Collected data entries:
▬▬▬▬▬▬▬▬▬▬

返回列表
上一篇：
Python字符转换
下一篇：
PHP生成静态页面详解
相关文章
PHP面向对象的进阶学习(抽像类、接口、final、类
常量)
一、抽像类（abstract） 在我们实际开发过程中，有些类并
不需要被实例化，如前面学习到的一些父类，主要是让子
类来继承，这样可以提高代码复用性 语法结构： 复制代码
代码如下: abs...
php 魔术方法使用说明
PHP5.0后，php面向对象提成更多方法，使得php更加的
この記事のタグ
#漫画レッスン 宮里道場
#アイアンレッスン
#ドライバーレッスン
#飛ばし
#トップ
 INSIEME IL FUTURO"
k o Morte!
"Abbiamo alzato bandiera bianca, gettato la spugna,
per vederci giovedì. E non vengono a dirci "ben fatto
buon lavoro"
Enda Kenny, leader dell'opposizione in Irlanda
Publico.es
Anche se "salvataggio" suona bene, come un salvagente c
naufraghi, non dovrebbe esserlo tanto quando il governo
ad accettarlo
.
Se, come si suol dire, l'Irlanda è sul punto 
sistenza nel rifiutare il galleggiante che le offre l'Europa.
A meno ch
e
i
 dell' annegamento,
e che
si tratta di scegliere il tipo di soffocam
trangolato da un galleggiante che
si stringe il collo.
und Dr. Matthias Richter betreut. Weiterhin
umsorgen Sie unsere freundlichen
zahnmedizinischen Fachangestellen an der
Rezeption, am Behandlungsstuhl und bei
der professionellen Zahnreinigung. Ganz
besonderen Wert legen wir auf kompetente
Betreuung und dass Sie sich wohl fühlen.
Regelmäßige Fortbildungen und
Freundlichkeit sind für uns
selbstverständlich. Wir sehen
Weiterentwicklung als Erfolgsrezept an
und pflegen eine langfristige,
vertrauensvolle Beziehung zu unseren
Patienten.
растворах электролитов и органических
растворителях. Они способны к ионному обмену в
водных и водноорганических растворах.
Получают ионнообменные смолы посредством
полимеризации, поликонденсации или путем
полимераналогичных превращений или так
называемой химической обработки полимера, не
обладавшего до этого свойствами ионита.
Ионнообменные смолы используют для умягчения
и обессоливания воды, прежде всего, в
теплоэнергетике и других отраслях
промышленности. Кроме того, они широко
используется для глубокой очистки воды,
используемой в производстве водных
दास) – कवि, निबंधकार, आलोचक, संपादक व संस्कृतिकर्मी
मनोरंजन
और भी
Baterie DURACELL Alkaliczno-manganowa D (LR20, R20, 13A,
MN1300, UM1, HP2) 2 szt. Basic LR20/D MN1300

▬▬▬▬▬▬▬▬▬▬

— What is required —
Above are the records; copy exactly the lines from the line with "trangolato da un galleggiante che" through the line with "называемой химической обработки полимера, не", both included.

— Response below —
trangolato da un galleggiante che
si stringe il collo.
und Dr. Matthias Richter betreut. Weiterhin
umsorgen Sie unsere freundlichen
zahnmedizinischen Fachangestellen an der
Rezeption, am Behandlungsstuhl und bei
der professionellen Zahnreinigung. Ganz
besonderen Wert legen wir auf kompetente
Betreuung und dass Sie sich wohl fühlen.
Regelmäßige Fortbildungen und
Freundlichkeit sind für uns
selbstverständlich. Wir sehen
Weiterentwicklung als Erfolgsrezept an
und pflegen eine langfristige,
vertrauensvolle Beziehung zu unseren
Patienten.
растворах электролитов и органических
растворителях. Они способны к ионному обмену в
водных и водноорганических растворах.
Получают ионнообменные смолы посредством
полимеризации, поликонденсации или путем
полимераналогичных превращений или так
называемой химической обработки полимера, не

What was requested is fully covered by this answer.